27th update of 2021 on BlockTrades work on Hive software

in HiveDevs3 years ago (edited)

blocktrades update.png
Below is a list of some of the Hive-related programming issues worked on by BlockTrades team during the past week:

Hived work (blockchain node software)

Most of our work in the past week has focused on HAF, and the hived portion of HAF (sql_serializer plugin) is mostly done now, so we didn’t work on hived much this week.

We did more testing of the sql_serializer plugin on different servers, but we lost some time to hardware problems on the new server (finally resolved now, we had to replace a bad IO card used by the 4xnvme raid drive subsystem because one of the 4 channels was operating too slowly and destroying the performance of the overall raid0 drive).

We merged in a fix to ensure that the account_created_operation is generated in all cases where an account is created: https://gitlab.syncad.com/hive/hive/-/merge_requests/296

We fixed a problem with the way operations were stored inside account history: now normal operations contained in the transactions in a block are stored before the virtual operations generated by processing of the block (previously opposite order).

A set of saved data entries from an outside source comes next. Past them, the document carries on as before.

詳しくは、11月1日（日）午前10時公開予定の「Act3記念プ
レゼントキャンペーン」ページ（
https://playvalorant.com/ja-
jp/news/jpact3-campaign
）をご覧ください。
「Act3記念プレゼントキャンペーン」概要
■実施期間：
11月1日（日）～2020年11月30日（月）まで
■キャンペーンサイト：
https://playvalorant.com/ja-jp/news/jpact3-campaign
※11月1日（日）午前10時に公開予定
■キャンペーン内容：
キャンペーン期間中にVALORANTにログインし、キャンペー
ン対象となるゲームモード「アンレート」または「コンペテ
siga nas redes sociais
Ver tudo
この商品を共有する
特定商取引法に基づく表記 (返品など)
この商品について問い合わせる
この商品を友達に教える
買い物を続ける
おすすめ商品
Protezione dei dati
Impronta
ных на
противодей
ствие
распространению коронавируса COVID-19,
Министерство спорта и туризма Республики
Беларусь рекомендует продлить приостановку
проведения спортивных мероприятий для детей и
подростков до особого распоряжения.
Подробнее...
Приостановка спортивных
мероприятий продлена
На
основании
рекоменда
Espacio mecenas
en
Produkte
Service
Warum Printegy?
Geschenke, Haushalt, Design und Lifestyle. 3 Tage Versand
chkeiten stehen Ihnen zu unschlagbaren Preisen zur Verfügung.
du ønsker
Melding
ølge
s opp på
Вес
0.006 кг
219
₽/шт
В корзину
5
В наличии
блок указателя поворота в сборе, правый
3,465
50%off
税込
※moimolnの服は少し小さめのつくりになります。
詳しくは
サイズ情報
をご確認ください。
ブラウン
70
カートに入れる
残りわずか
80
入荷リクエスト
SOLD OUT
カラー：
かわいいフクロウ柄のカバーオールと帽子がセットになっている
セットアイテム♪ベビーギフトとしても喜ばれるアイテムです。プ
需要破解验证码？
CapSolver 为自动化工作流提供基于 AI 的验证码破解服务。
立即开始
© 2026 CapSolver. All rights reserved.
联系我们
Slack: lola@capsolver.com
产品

Also as part of HAF-related work, we modified the build process for hived to ensure that shared object targets are created of several libraries (fc, protocol, and schema): https://gitlab.syncad.com/hive/hive/-/merge_requests/298
This was done because these libraries are re-used by the sql_serializer plugin (which has been moved from the hived repo to the new haf repo discussed further down in this post).

As part of continuing work on the Hive Command-Line Interface (CLI) wallet, we added a ctrl-c handler for the non-daemon mode to allow for more graceful shutdown:
https://gitlab.syncad.com/hive/hive/-/merge_requests/295

We also did a further review of @howo work on rc delegations for hived.

And finally, although no code was written yet, we began reviewing the resource credits code, to see if we can make some quick improvements. So far I can only say that this code is a little more complex mathematically than we originally anticipated.

Condenser

We deployed a new version of hive.blog where @quochuy had reverted the cache buster, and confirmed that this resulted in a good speedup in the average render time of account avatars. We’re also testing a change he made to show RC levels for accounts, which we’ll probably deploy soon.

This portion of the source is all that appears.